Berdiri tegak, berpenampilan rapi, memandu sambil berjalan dan tak lagi melihat kiri dan kanan, seakan dunia milik kita. Sambil tertawa bahagia, menampilkan sikap sombong, lalu dengan lantang kita bersuara, “jika mau seperti ku, maka belajarlah kawan. Lihatlah aku, bahkan guru ku pun aku lewati. Kecerdasan dan kedudukan ku saat ini, melebihi dia yang dulunya pernah menjadi guru ku. Inilah aku dengan segala usaha ku”.
Sikap yang digambarkan di atas, merupakan sikap yang tidak terpuji. Sebagai pembelajar sejati, patut kiranya kita jauhi sikap yang seperti itu. Sejauh mana kita berjalan dan melangkah, serta setinggi apa kedudukan yang kita capai, tidak berarti berkurang, apalagi sampai menghilang, rasa syukur kita terhadap orang yang pernah menjadi guru, pada kita dulu. Sebab tanpa sadar, percaya tidak percaya sekali pun, keberhasilan kita saat ini, terdapat interfensi mereka dahulu. Maka menghargai dan menghormati mereka adalah hal yang mutlak bagi kita, untuk tetap direalisasikan ke dalam keseharian kita, hingga akhir hayat.

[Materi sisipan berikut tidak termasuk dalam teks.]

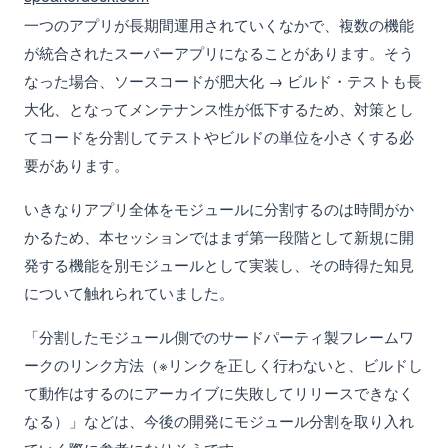
一つのアプリが長期間運用されていくなかで、複数の機能
が統合されたスーパーアプリになることがあります。そう
なった場合、ソースコードが肥大化 → ビルド・テストも長
大化、となってメンテナンス性が低下するため、対策とし
てコードを分割してテストやビルドの単位を小さくする必
要があります。
いきなりアプリ全体をモジュールに分割するのは時間がか
かるため、本セッションではまず第一段階として新規に開
発する機能を別モジュールとして実装し、その時得た知見
について触れられていました。
「分割したモジュール側でのサードパーティ製フレームワ
ークのリンク方法（※リンクを正しく行わないと、ビルドし
て動作はするのにアーカイブに失敗してリリースできなく
なる）」などは、今後の開発にモジュール分割を取り入れ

Oleh sebab itu, dalam momentum hari guru kali ini, mewakili para murid sejati, penulis menyempatkan diri untuk mengukir sebuah tulisan sederhana ini, spesial ditujukan buat para guru yang luar biasa, sebagai bentuk rasa syukur kita terhadap mereka, atas didikan – didikan mahalnya, yang telah membawa kita, hingga sampai ke titik ini.

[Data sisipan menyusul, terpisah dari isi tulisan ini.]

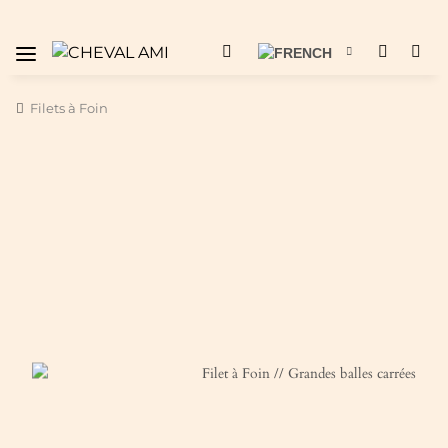
Filets à Foin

Pertama: kedua orang tua. Ya orang tua adalah guru pertama bagi setiap kita. Di dalam dunia pendidikan Islam, ibu dikategorikan sebagai madrasah ( sekolah ) pertama bagi setiap anak dan bapak adalah kepala madrasahnya. Oleh sebab itu, maka rasa terima kasih ini, ditujukan pertama kali untuk kedua orang termulia kita, yakni ayah dan ibu. Terima kasih ayah atas kesabarannya dalam mendidikan kami anak – anak mu yang multi karakter ini. Dengan begitu banyak karakter yang kami miliki, tak membuat mu, putus asa dalam membimbing, mendidik serta mengajarkan kami, ke arah yang positif dan lebih baik.
Dan kau ibu, rasa terima kasih yang tulus ini juga, kami berikan yang setinggi – tingginya buat mu, yang selama ini dengan penuh kasih sayang, kau beri segalanya untuk kami. Kadang, lelah mu berganti segar dan payah mu, bahkan bertukar kuat, hanya untuk melihat kami anak – anak mu, bisa tersenyum bahagia, dalam menatap hidup ini. Terima kasih ayah, terima kasih ibu, kalian adalah pahlawan pertama kami. Tabea.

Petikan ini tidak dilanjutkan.